- [Records from a data source]
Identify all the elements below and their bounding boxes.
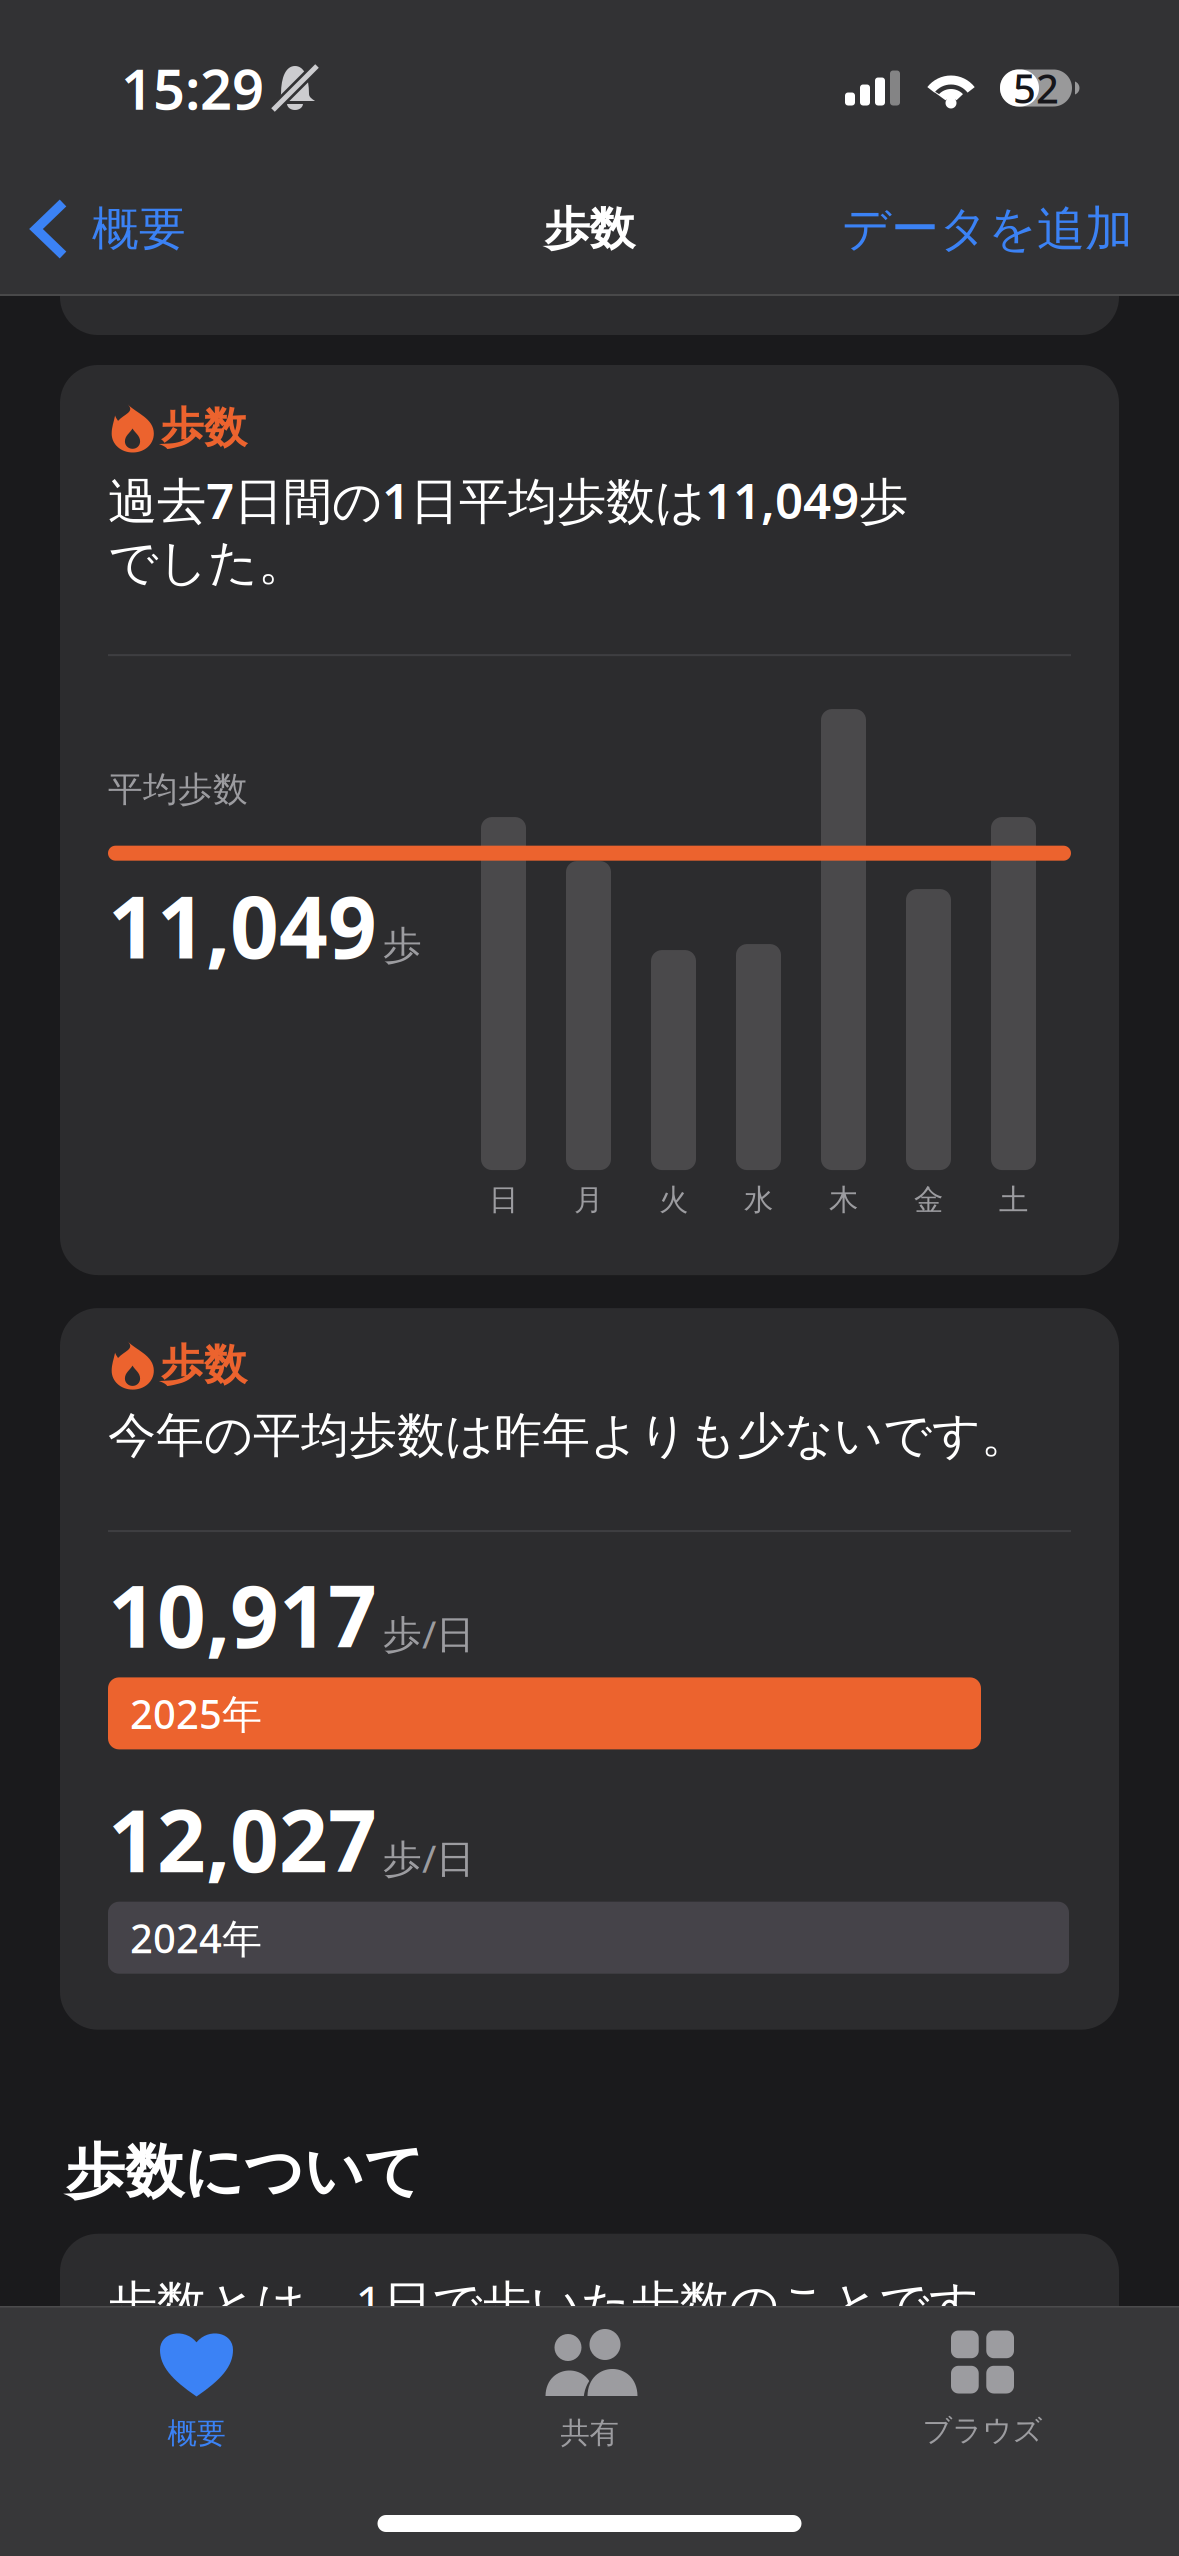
staticText: 月 — [574, 1182, 603, 1218]
button[interactable]: データを追加 — [822, 180, 1179, 278]
staticText: 水 — [744, 1182, 773, 1218]
button[interactable]: 共有 — [393, 2308, 786, 2455]
staticText: 10,917 — [108, 1558, 377, 1671]
staticText: 2024年 — [130, 1911, 262, 1964]
staticText: 過去7日間の1日平均歩数は11,049歩 でした。 — [108, 467, 908, 593]
staticText: 土 — [999, 1182, 1028, 1218]
button[interactable]: 概要 — [0, 178, 206, 280]
button[interactable]: 概要 — [0, 2308, 393, 2456]
staticText: 歩数とは、1日で歩いた歩数のことです。 — [108, 2270, 1028, 2335]
staticText: 歩数 — [544, 201, 634, 257]
staticText: ブラウズ — [922, 2412, 1042, 2448]
staticText: 概要 — [168, 2416, 226, 2452]
staticText: 52 — [1013, 61, 1059, 114]
staticText: 歩数 — [161, 1339, 247, 1391]
staticText: データを追加 — [842, 200, 1133, 258]
staticText: 共有 — [560, 2415, 618, 2451]
staticText: 火 — [659, 1182, 688, 1218]
staticText: 概要 — [92, 200, 186, 258]
staticText: 11,049 — [108, 869, 377, 982]
staticText: 金 — [914, 1182, 943, 1218]
staticText: 歩/日 — [383, 1832, 475, 1883]
staticText: 歩数 — [161, 402, 247, 454]
staticText: 15:29 — [121, 51, 264, 125]
button[interactable]: ブラウズ — [786, 2310, 1179, 2452]
staticText: 日 — [489, 1182, 518, 1218]
staticText: 歩 — [383, 922, 422, 969]
staticText: 歩数について — [66, 2136, 424, 2208]
staticText: 今年の平均歩数は昨年よりも少ないです。 — [108, 1406, 1029, 1465]
staticText: 歩/日 — [383, 1608, 475, 1659]
staticText: 平均歩数 — [108, 768, 248, 811]
staticText: 木 — [829, 1182, 858, 1218]
staticText: 12,027 — [108, 1782, 377, 1896]
staticText: 2025年 — [130, 1687, 262, 1740]
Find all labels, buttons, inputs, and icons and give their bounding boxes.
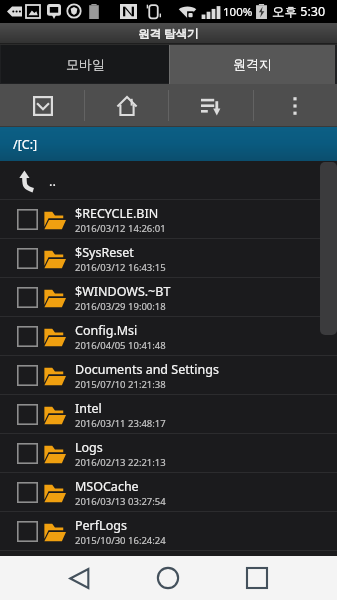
staticText: PerfLogs <box>75 517 127 534</box>
staticText: Documents and Settings <box>75 361 219 378</box>
button[interactable]: $SysReset <box>0 239 337 278</box>
staticText: 2016/04/05 10:41:48 <box>75 339 166 352</box>
staticText: 2016/03/29 19:00:18 <box>75 300 166 313</box>
button[interactable]: More options <box>253 84 337 127</box>
staticText: $SysReset <box>75 244 134 261</box>
button[interactable]: Back <box>39 556 119 600</box>
staticText: 2016/03/13 03:27:54 <box>75 495 166 508</box>
button[interactable]: .. <box>0 161 337 200</box>
button[interactable]: $WINDOWS.~BT <box>0 278 337 317</box>
staticText: 원격지 <box>233 56 272 72</box>
staticText: 원격 탐색기 <box>138 26 199 42</box>
button[interactable]: 모바일 <box>1 44 169 83</box>
button[interactable]: Sort <box>169 84 253 127</box>
button[interactable]: Logs <box>0 434 337 473</box>
button[interactable]: Recents <box>217 556 297 600</box>
button[interactable]: Config.Msi <box>0 317 337 356</box>
staticText: Config.Msi <box>75 322 138 339</box>
staticText: 2015/07/10 21:21:38 <box>75 378 166 391</box>
button[interactable]: /[C:] <box>0 127 337 161</box>
staticText: 2016/03/12 16:43:15 <box>75 261 166 274</box>
staticText: 2016/02/13 22:21:13 <box>75 456 166 469</box>
button[interactable]: 원격지 <box>169 44 335 84</box>
staticText: 모바일 <box>66 56 105 72</box>
staticText: 오후 5:30 <box>272 3 326 20</box>
staticText: 2016/03/11 23:48:17 <box>75 417 166 430</box>
staticText: 2016/03/12 14:26:01 <box>75 222 166 235</box>
button[interactable]: Intel <box>0 395 337 434</box>
button[interactable]: Documents and Settings <box>0 356 337 395</box>
button[interactable]: MSOCache <box>0 473 337 512</box>
button[interactable]: Home <box>128 556 208 600</box>
staticText: $RECYCLE.BIN <box>75 205 159 222</box>
staticText: 2015/10/30 16:24:24 <box>75 534 166 547</box>
staticText: /[C:] <box>13 136 38 153</box>
staticText: Intel <box>75 400 102 417</box>
button[interactable]: Home <box>85 84 169 127</box>
button[interactable]: $RECYCLE.BIN <box>0 200 337 239</box>
staticText: .. <box>49 172 56 190</box>
staticText: MSOCache <box>75 478 139 495</box>
staticText: Logs <box>75 439 103 456</box>
button[interactable]: Select <box>0 84 85 127</box>
button[interactable]: PerfLogs <box>0 512 337 551</box>
staticText: $WINDOWS.~BT <box>75 283 171 300</box>
staticText: 100% <box>223 4 253 20</box>
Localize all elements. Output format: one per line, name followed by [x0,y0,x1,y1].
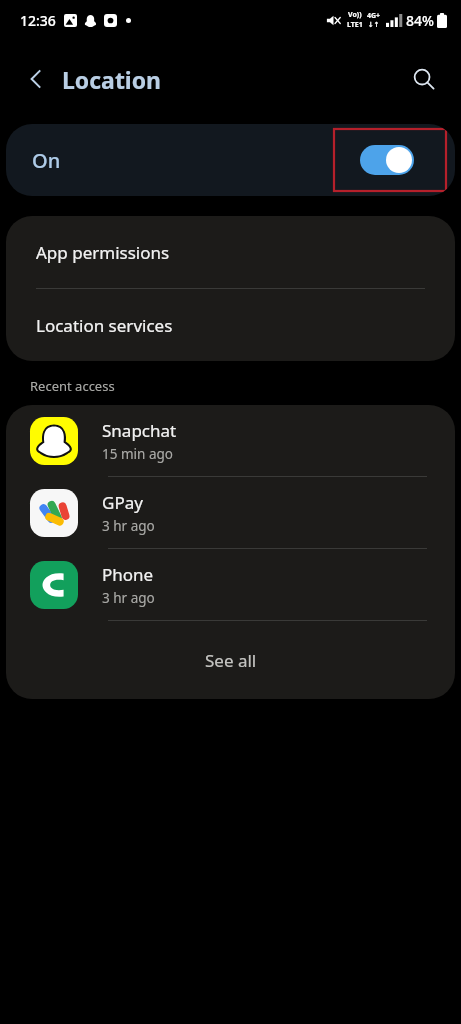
staticText: 84% [406,11,434,30]
button[interactable]: App permissions [6,216,455,288]
staticText: Recent access [30,377,115,395]
staticText: 12:36 [20,11,56,30]
staticText: App permissions [36,241,170,264]
button[interactable]: Location services [6,289,455,361]
staticText: ↓↑ [368,21,380,29]
staticText: 4G+ [367,11,381,21]
staticText: Location services [36,314,173,337]
button[interactable]: Phone [6,549,455,620]
staticText: See all [205,649,257,672]
staticText: Phone [102,563,154,586]
button[interactable]: On [6,124,455,196]
staticText: Location [62,64,162,95]
button[interactable]: Back [14,57,58,101]
staticText: 3 hr ago [102,517,155,535]
button[interactable]: See all [6,621,455,699]
staticText: On [32,147,61,174]
button[interactable]: GPay [6,477,455,548]
button[interactable]: Snapchat [6,405,455,476]
staticText: Vo)) [348,10,362,20]
staticText: 3 hr ago [102,589,155,607]
staticText: GPay [102,491,143,514]
staticText: Snapchat [102,419,177,442]
staticText: 15 min ago [102,445,173,463]
staticText: LTE1 [347,20,363,30]
button[interactable]: Search [401,56,447,102]
button[interactable]: Location on [360,145,414,175]
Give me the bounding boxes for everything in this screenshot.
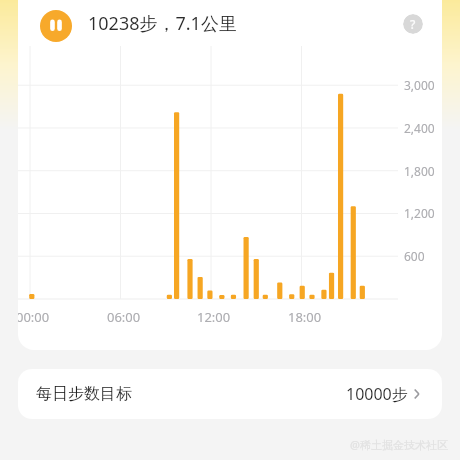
button[interactable]: 每日步数目标 xyxy=(18,369,442,419)
staticText: 1,200 xyxy=(404,205,435,221)
staticText: 每日步数目标 xyxy=(36,384,132,404)
staticText: 10238步，7.1公里 xyxy=(88,11,237,36)
staticText: @稀土掘金技术社区 xyxy=(350,437,448,452)
staticText: 3,000 xyxy=(404,77,435,93)
staticText: 600 xyxy=(404,248,425,264)
staticText: ? xyxy=(410,16,416,32)
staticText: 1,800 xyxy=(404,163,435,179)
staticText: 00:00 xyxy=(18,308,50,326)
button[interactable]: Help xyxy=(403,14,423,34)
staticText: 10000步 xyxy=(346,383,408,405)
staticText: 2,400 xyxy=(404,120,435,136)
staticText: 06:00 xyxy=(107,308,141,326)
staticText: 12:00 xyxy=(197,308,231,326)
staticText: 18:00 xyxy=(288,308,322,326)
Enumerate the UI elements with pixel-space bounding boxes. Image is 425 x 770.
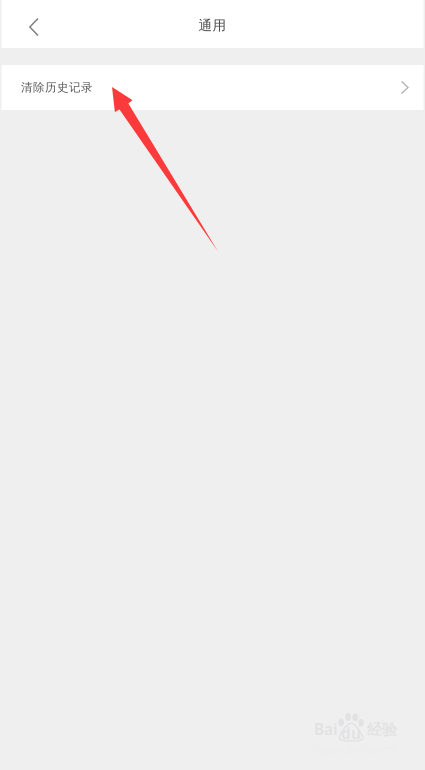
staticText: du xyxy=(341,723,361,744)
staticText: 清除历史记录 xyxy=(21,80,93,95)
staticText: Bai xyxy=(314,718,338,739)
button[interactable]: Back xyxy=(0,0,70,48)
staticText: 经验 xyxy=(367,720,397,739)
staticText: 通用 xyxy=(198,17,226,34)
button[interactable]: 清除历史记录 xyxy=(0,65,425,110)
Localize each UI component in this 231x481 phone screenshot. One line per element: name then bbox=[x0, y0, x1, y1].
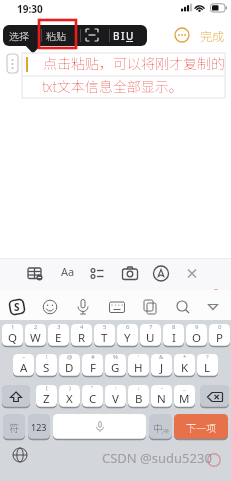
button[interactable]: 3 bbox=[48, 324, 69, 347]
button[interactable]: * bbox=[174, 354, 195, 377]
button[interactable] bbox=[10, 445, 30, 465]
staticText: 0 bbox=[218, 323, 222, 331]
staticText: : bbox=[115, 384, 117, 392]
staticText: F bbox=[90, 360, 96, 376]
staticText: - bbox=[161, 384, 163, 392]
button[interactable]: - bbox=[151, 385, 172, 408]
staticText: G bbox=[111, 360, 120, 376]
staticText: H bbox=[134, 360, 143, 376]
button[interactable] bbox=[200, 385, 229, 408]
button[interactable]: 0 bbox=[209, 324, 230, 347]
staticText: W bbox=[30, 330, 41, 346]
staticText: N bbox=[157, 391, 166, 407]
staticText: # bbox=[91, 353, 95, 361]
staticText: " bbox=[91, 384, 94, 392]
staticText: D bbox=[65, 360, 74, 376]
staticText: ) bbox=[69, 384, 71, 392]
staticText: C bbox=[89, 391, 97, 407]
button[interactable]: ) bbox=[59, 385, 80, 408]
staticText: 6 bbox=[126, 323, 130, 331]
button[interactable]: % bbox=[105, 354, 126, 377]
button[interactable]: 7 bbox=[140, 324, 161, 347]
button[interactable]: _ bbox=[174, 385, 195, 408]
staticText: 9 bbox=[195, 323, 199, 331]
staticText: L bbox=[204, 360, 211, 376]
button[interactable]: 完成 bbox=[197, 26, 229, 44]
button[interactable] bbox=[173, 26, 191, 44]
staticText: S bbox=[43, 360, 50, 376]
button[interactable]: 5 bbox=[94, 324, 115, 347]
button[interactable]: : bbox=[105, 385, 126, 408]
staticText: 8 bbox=[172, 323, 176, 331]
button[interactable]: 中 bbox=[149, 414, 172, 440]
button[interactable] bbox=[105, 295, 129, 319]
staticText: X bbox=[66, 391, 73, 407]
button[interactable]: 123 bbox=[28, 414, 50, 440]
button[interactable]: 8 bbox=[163, 324, 184, 347]
button[interactable] bbox=[2, 385, 30, 408]
button[interactable]: ! bbox=[36, 354, 57, 377]
button[interactable]: ; bbox=[128, 385, 149, 408]
staticText: 选择 bbox=[9, 28, 29, 42]
button[interactable]: Aa bbox=[61, 264, 79, 282]
button[interactable] bbox=[110, 25, 147, 46]
staticText: I bbox=[172, 330, 176, 346]
button[interactable]: 符 bbox=[3, 414, 25, 440]
button[interactable] bbox=[6, 296, 28, 318]
staticText: P bbox=[216, 330, 223, 346]
staticText: 5 bbox=[103, 323, 107, 331]
button[interactable] bbox=[81, 25, 109, 46]
staticText: 粘贴 bbox=[46, 28, 66, 42]
staticText: ( bbox=[46, 384, 48, 392]
button[interactable]: ' bbox=[128, 354, 149, 377]
staticText: * bbox=[183, 353, 187, 361]
staticText: 中 bbox=[153, 420, 163, 434]
staticText: & bbox=[159, 353, 164, 361]
staticText: Q bbox=[8, 330, 17, 346]
staticText: CSDN @sudu5230 bbox=[102, 449, 212, 467]
button[interactable] bbox=[3, 25, 41, 46]
button[interactable] bbox=[86, 261, 110, 285]
button[interactable]: 2 bbox=[25, 324, 46, 347]
staticText: 完成 bbox=[200, 27, 225, 44]
button[interactable]: ( bbox=[36, 385, 57, 408]
staticText: 下一项 bbox=[186, 420, 216, 434]
button[interactable] bbox=[23, 261, 47, 285]
button[interactable] bbox=[118, 261, 142, 285]
staticText: B bbox=[135, 391, 143, 407]
staticText: 1 bbox=[11, 323, 15, 331]
button[interactable] bbox=[149, 261, 173, 285]
button[interactable] bbox=[138, 295, 162, 319]
button[interactable]: " bbox=[82, 385, 103, 408]
button[interactable] bbox=[53, 414, 146, 440]
staticText: @ bbox=[67, 353, 73, 361]
button[interactable]: @ bbox=[59, 354, 80, 377]
staticText: V bbox=[112, 391, 119, 407]
button[interactable]: 9 bbox=[186, 324, 207, 347]
button[interactable] bbox=[180, 261, 204, 285]
staticText: O bbox=[192, 330, 201, 346]
button[interactable] bbox=[71, 295, 95, 319]
button[interactable] bbox=[171, 295, 195, 319]
button[interactable]: 1 bbox=[2, 324, 23, 347]
staticText: txt文本信息全部显示。 bbox=[42, 76, 183, 96]
button[interactable] bbox=[38, 295, 62, 319]
button[interactable]: 4 bbox=[71, 324, 92, 347]
staticText: _ bbox=[183, 384, 186, 392]
staticText: ' bbox=[138, 353, 140, 361]
button[interactable] bbox=[42, 25, 80, 46]
staticText: % bbox=[113, 353, 118, 361]
staticText: BIU bbox=[113, 29, 135, 43]
button[interactable]: 6 bbox=[117, 324, 138, 347]
button[interactable]: ~ bbox=[13, 354, 34, 377]
staticText: R bbox=[78, 330, 86, 346]
button[interactable]: & bbox=[151, 354, 172, 377]
button[interactable] bbox=[201, 295, 225, 319]
staticText: ? bbox=[206, 353, 209, 361]
staticText: 4 bbox=[80, 323, 84, 331]
button[interactable]: ? bbox=[197, 354, 218, 377]
staticText: T bbox=[101, 330, 108, 346]
button[interactable]: # bbox=[82, 354, 103, 377]
button[interactable]: 下一项 bbox=[174, 414, 228, 440]
staticText: 19:30 bbox=[17, 2, 43, 16]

- [REQUIRED WORK] Where does the word "elements" occur in the data? Copy every line that has it.

- [EXERCISE RESPONSE]
Identify all the elements below and their bounding boxes.
Localize all elements. Output format: one per line, name followed by [x0,y0,x1,y1].
Enumerate the UI elements with pixel-space bounding boxes. Image is 425 x 770.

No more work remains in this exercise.